Dataset entries
----
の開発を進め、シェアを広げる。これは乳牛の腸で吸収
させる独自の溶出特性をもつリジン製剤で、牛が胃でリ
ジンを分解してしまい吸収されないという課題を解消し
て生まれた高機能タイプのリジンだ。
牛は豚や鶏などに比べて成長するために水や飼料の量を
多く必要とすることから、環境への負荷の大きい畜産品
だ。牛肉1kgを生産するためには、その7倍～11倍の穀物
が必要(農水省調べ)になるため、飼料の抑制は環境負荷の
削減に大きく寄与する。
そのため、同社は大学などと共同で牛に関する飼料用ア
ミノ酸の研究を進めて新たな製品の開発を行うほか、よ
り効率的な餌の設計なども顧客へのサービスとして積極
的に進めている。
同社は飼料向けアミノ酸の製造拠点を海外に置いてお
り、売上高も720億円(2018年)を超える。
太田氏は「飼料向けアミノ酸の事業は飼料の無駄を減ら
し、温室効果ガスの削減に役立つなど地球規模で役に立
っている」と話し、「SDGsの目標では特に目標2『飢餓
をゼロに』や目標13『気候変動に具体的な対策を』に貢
----
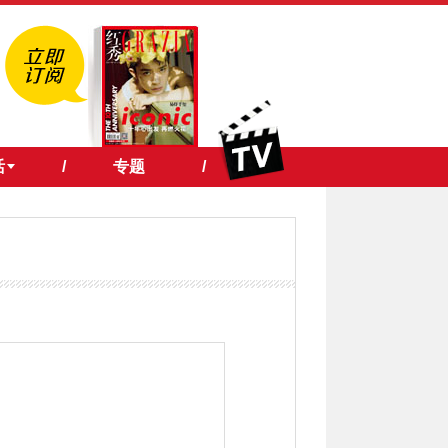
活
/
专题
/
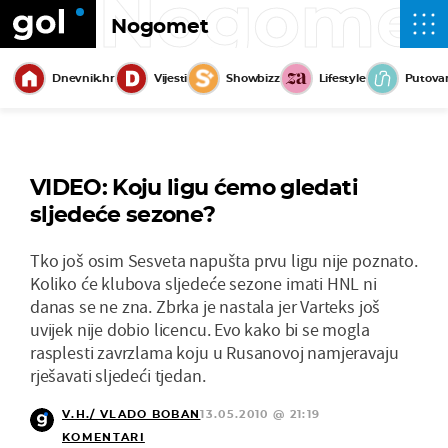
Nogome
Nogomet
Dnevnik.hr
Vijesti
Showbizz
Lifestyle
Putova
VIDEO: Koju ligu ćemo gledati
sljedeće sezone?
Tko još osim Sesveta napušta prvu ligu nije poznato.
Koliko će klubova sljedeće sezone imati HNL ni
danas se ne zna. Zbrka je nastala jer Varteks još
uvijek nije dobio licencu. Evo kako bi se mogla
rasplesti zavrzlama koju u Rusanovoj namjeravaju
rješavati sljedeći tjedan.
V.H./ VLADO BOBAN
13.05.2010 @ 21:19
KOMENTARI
----
## What to work on
Starting with the line with "の開発を進め、シェアを広げる。これは乳牛の腸で吸収" above and going on through the line with "をゼロに』や目標13『気候変動に具体的な対策を』に貢", transcribe every line exactly, both ends included, and add nothing.

## Reply
の開発を進め、シェアを広げる。これは乳牛の腸で吸収
させる独自の溶出特性をもつリジン製剤で、牛が胃でリ
ジンを分解してしまい吸収されないという課題を解消し
て生まれた高機能タイプのリジンだ。
牛は豚や鶏などに比べて成長するために水や飼料の量を
多く必要とすることから、環境への負荷の大きい畜産品
だ。牛肉1kgを生産するためには、その7倍～11倍の穀物
が必要(農水省調べ)になるため、飼料の抑制は環境負荷の
削減に大きく寄与する。
そのため、同社は大学などと共同で牛に関する飼料用ア
ミノ酸の研究を進めて新たな製品の開発を行うほか、よ
り効率的な餌の設計なども顧客へのサービスとして積極
的に進めている。
同社は飼料向けアミノ酸の製造拠点を海外に置いてお
り、売上高も720億円(2018年)を超える。
太田氏は「飼料向けアミノ酸の事業は飼料の無駄を減ら
し、温室効果ガスの削減に役立つなど地球規模で役に立
っている」と話し、「SDGsの目標では特に目標2『飢餓
をゼロに』や目標13『気候変動に具体的な対策を』に貢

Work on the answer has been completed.